Stored data entries
______________________________

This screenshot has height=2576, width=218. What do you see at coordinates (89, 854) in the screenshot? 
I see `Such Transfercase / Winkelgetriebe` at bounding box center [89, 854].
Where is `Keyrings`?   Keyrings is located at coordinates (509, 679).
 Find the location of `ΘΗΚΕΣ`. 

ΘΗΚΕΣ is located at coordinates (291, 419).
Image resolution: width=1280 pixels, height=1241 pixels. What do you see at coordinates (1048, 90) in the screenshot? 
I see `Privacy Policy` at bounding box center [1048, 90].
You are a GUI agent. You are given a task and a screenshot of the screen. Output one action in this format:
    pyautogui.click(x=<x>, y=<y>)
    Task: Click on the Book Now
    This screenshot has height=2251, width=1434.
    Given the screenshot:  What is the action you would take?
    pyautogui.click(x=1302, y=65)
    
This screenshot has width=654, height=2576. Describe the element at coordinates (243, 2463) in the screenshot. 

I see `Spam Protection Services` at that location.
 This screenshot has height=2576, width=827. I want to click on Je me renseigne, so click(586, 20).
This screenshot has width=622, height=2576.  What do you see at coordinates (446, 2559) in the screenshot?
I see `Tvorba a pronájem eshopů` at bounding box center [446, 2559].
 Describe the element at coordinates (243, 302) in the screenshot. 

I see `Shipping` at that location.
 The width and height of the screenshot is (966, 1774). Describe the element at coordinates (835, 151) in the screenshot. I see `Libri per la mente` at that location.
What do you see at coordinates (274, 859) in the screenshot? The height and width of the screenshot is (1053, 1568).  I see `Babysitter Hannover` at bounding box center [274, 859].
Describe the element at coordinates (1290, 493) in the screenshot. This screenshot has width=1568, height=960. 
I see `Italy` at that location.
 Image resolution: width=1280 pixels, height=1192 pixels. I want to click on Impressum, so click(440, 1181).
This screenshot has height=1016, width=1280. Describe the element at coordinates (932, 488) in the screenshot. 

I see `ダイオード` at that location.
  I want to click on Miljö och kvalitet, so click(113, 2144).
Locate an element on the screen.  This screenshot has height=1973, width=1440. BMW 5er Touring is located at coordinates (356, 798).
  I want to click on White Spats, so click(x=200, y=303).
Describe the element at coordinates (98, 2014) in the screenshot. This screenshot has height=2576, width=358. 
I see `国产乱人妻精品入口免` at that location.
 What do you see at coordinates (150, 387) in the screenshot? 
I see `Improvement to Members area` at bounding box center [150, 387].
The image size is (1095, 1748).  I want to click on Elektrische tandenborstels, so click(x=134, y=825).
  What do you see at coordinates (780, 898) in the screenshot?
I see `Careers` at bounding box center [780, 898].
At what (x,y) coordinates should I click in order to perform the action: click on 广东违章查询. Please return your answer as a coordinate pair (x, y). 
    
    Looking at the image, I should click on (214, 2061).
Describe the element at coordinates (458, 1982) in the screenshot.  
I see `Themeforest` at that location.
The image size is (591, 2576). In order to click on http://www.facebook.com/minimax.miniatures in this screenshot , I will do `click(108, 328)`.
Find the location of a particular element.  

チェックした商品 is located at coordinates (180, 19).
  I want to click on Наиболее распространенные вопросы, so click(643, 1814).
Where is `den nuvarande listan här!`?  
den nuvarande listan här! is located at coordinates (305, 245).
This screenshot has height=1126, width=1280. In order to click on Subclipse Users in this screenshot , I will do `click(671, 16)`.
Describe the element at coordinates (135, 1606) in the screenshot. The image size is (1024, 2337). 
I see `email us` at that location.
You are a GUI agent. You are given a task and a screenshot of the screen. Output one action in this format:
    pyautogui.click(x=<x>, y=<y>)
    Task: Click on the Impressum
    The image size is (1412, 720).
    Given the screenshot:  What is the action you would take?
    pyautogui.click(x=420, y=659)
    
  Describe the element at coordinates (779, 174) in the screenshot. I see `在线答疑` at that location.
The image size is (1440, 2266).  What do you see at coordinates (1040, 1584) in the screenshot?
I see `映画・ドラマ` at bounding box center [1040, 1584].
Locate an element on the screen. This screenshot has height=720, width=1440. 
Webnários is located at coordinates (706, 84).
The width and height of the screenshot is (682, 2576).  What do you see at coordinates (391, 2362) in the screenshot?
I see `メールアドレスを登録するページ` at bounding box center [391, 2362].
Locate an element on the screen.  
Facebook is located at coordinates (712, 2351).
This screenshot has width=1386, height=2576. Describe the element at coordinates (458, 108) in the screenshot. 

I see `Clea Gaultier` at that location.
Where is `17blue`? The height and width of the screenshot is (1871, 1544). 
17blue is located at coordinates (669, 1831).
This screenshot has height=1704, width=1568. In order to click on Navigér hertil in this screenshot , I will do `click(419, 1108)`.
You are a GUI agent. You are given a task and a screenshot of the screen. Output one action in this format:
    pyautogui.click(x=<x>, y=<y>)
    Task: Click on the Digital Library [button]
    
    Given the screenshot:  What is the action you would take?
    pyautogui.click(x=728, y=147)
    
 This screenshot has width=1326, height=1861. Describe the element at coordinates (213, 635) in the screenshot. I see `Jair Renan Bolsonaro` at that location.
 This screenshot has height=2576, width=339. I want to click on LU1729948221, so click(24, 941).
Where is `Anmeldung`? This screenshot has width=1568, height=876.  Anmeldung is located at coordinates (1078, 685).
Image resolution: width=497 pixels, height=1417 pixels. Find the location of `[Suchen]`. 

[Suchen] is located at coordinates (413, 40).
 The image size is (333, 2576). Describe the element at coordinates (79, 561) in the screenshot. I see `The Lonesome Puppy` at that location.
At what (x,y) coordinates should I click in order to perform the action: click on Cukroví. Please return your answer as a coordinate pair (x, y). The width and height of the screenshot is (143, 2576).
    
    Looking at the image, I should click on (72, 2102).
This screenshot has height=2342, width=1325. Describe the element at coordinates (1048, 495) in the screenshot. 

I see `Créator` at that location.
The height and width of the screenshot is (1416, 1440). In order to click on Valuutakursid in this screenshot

______________________________

Copy out, from the data above, each line where the string "will" is present.

Answer for the task:
The image size is (591, 2576). In order to click on http://www.facebook.com/minimax.miniatures in this screenshot , I will do `click(108, 328)`.
This screenshot has height=1126, width=1280. In order to click on Subclipse Users in this screenshot , I will do `click(671, 16)`.
This screenshot has height=1704, width=1568. In order to click on Navigér hertil in this screenshot , I will do `click(419, 1108)`.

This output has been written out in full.